EXERCISE PROMPT: Where the records below show a line containing "l’Homme. L’iconographie reste", start copying; end with the line containing "Eksperten som hacket", and copy it too.

EXERCISE DATA:

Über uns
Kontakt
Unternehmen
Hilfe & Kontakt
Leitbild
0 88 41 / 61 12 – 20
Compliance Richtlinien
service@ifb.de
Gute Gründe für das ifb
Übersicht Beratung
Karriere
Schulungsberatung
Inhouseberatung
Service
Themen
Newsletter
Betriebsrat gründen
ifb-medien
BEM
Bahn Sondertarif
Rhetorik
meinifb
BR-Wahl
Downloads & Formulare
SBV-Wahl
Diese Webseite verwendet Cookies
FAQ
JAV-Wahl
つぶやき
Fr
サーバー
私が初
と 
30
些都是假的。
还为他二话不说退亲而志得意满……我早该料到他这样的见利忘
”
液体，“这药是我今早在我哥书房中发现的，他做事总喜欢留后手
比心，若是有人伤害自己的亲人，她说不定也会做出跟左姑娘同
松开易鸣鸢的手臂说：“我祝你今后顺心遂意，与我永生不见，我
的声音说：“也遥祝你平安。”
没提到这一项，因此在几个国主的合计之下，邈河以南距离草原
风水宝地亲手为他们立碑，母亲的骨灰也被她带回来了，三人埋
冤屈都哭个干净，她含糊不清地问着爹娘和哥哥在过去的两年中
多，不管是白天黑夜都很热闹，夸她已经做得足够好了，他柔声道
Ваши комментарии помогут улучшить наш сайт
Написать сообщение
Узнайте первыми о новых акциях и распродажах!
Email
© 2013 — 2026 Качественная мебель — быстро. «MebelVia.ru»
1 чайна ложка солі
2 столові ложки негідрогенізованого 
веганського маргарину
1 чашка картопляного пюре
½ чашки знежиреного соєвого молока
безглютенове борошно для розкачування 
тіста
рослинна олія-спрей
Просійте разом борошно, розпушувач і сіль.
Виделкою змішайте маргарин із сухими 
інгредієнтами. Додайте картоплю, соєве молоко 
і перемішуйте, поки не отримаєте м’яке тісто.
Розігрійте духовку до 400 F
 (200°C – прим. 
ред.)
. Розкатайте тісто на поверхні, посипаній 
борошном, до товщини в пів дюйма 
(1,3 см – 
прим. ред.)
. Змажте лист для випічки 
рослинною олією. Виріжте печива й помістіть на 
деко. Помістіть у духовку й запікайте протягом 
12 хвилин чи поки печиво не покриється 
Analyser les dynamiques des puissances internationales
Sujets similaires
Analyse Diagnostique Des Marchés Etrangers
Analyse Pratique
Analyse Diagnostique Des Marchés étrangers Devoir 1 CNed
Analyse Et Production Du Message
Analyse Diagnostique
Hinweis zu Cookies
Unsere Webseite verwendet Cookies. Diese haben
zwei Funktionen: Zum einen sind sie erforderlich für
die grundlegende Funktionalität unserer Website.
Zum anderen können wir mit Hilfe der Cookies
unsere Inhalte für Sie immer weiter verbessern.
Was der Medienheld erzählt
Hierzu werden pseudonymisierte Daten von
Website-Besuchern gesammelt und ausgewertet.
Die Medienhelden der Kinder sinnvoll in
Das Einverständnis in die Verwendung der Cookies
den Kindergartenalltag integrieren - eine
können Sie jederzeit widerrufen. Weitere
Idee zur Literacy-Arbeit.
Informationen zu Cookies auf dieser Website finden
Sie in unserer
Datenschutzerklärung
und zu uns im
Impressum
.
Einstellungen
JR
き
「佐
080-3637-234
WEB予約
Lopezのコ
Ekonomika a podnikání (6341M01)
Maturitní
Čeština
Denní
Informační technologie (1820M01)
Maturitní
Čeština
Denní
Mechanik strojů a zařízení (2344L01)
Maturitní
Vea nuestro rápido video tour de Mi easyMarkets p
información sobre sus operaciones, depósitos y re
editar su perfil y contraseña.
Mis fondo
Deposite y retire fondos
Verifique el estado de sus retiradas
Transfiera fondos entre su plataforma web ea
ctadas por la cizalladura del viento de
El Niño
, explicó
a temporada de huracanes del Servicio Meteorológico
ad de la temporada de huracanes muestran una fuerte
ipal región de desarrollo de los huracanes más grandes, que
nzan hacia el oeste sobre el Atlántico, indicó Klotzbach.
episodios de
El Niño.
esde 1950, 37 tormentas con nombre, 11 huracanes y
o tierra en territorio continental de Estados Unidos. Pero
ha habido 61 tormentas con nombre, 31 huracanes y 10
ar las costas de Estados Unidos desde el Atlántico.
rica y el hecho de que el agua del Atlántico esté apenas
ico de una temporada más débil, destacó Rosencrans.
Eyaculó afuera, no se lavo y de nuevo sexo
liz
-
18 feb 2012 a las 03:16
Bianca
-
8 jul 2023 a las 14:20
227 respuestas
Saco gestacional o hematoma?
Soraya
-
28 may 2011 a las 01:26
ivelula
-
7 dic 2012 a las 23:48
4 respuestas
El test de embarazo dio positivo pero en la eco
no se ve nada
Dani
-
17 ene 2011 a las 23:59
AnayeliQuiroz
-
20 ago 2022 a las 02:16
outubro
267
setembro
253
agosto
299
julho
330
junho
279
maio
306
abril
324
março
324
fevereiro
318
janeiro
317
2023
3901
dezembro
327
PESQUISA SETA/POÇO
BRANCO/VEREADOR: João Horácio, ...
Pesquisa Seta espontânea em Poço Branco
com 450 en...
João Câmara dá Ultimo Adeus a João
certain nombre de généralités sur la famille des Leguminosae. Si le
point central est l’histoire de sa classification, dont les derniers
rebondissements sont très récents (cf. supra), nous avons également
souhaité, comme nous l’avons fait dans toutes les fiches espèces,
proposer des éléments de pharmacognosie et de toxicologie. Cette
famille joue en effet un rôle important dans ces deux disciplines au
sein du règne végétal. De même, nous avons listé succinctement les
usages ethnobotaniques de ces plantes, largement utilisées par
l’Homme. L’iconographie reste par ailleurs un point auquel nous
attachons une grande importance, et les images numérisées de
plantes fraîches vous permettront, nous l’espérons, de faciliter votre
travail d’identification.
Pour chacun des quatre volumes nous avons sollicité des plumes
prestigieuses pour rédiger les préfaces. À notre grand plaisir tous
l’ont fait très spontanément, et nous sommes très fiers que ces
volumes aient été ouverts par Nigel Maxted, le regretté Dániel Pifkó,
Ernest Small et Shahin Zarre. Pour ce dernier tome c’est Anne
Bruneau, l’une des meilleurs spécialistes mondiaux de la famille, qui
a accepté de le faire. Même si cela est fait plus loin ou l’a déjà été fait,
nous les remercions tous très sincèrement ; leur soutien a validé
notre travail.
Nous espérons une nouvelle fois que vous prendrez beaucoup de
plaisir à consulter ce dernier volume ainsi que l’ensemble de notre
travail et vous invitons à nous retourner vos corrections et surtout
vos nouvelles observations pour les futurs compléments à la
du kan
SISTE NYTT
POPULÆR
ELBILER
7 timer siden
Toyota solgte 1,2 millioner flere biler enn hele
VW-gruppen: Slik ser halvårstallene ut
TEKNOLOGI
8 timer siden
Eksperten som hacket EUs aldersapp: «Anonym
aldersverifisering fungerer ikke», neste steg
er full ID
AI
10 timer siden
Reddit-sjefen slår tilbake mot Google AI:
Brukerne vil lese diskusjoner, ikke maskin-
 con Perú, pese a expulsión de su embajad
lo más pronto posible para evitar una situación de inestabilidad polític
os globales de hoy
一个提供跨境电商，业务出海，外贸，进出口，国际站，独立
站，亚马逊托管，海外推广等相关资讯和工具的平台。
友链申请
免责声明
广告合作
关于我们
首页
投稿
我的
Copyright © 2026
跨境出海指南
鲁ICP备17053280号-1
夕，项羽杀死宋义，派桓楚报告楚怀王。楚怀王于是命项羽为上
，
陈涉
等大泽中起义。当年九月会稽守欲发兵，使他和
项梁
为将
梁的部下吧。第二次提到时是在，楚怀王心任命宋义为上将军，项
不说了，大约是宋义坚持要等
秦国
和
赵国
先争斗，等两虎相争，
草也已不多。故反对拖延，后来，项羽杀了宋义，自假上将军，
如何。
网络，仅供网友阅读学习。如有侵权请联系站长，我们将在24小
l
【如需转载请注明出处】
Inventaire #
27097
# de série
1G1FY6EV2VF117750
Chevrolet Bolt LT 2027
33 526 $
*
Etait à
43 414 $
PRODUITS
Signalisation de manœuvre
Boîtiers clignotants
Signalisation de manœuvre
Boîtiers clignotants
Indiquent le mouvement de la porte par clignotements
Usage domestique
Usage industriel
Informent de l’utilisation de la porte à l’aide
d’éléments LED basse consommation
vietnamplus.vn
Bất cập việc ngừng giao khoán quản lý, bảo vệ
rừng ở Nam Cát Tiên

SOLUTION TO THIS PROBLEM:
l’Homme. L’iconographie reste par ailleurs un point auquel nous
attachons une grande importance, et les images numérisées de
plantes fraîches vous permettront, nous l’espérons, de faciliter votre
travail d’identification.
Pour chacun des quatre volumes nous avons sollicité des plumes
prestigieuses pour rédiger les préfaces. À notre grand plaisir tous
l’ont fait très spontanément, et nous sommes très fiers que ces
volumes aient été ouverts par Nigel Maxted, le regretté Dániel Pifkó,
Ernest Small et Shahin Zarre. Pour ce dernier tome c’est Anne
Bruneau, l’une des meilleurs spécialistes mondiaux de la famille, qui
a accepté de le faire. Même si cela est fait plus loin ou l’a déjà été fait,
nous les remercions tous très sincèrement ; leur soutien a validé
notre travail.
Nous espérons une nouvelle fois que vous prendrez beaucoup de
plaisir à consulter ce dernier volume ainsi que l’ensemble de notre
travail et vous invitons à nous retourner vos corrections et surtout
vos nouvelles observations pour les futurs compléments à la
du kan
SISTE NYTT
POPULÆR
ELBILER
7 timer siden
Toyota solgte 1,2 millioner flere biler enn hele
VW-gruppen: Slik ser halvårstallene ut
TEKNOLOGI
8 timer siden
Eksperten som hacket EUs aldersapp: «Anonym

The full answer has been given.